Specifically on capital flows, Friday also saw President Biden officially warn US firms based in Hong Kong who cannot read the news of the risks of legal conflicts and other general ‘bad things’ happening, alongside a token increase in sanctions on Chinese officials. Beijing responded by saying the national security restrictions it has imposed on Chinese IPOs in the US are not going to apply in Hong Kong, so US capital can flow there, just with no fees for Wall Street.
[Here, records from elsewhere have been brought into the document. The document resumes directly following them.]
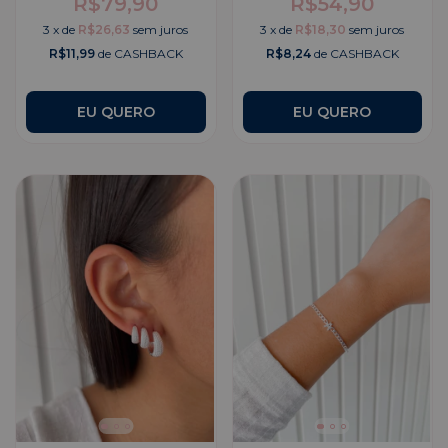
R$79,90
R$54,90
3
x
de
R$26,63
sem juros
3
x
de
R$18,30
sem juros
R$11,99
de CASHBACK
R$8,24
de CASHBACK
EU QUERO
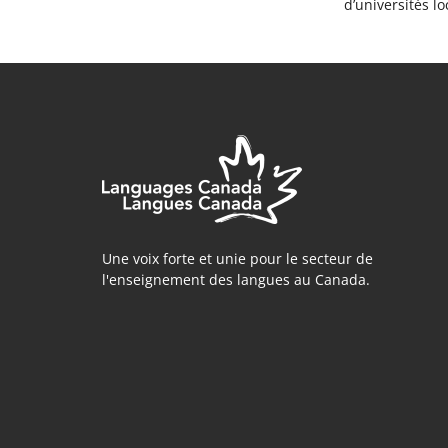
d’universités lo
Une voix forte et unie pour le secteur de
l'enseignement des langues au Canada.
Market commentators rightly see this as a victory for capital flows and Hong Kong; those with a realpolitik perspective fear the geostrategic logic is the US now either has to give China this win,…or –far less likely, but a fat tail-risk– act on capital flows there too.

And let’s return to the post-Brexit UK where we began, which this week will see further developments over Northern Ireland and Britain’s freedom to eat British bangers without a trade crash bang wallop: sadly, this chilled-meats issue is unlikely to see both the EU and UK remain chilled – and more so with all governments under pressure over their Covid crisis management.

So what to make of this for markets? For now, a risk-off mood leaning towards the USD and long duration in bonds clearly prevails. Where next depends on what you think the world looks like at the end of this war, and how much freedom any asset class will actually have.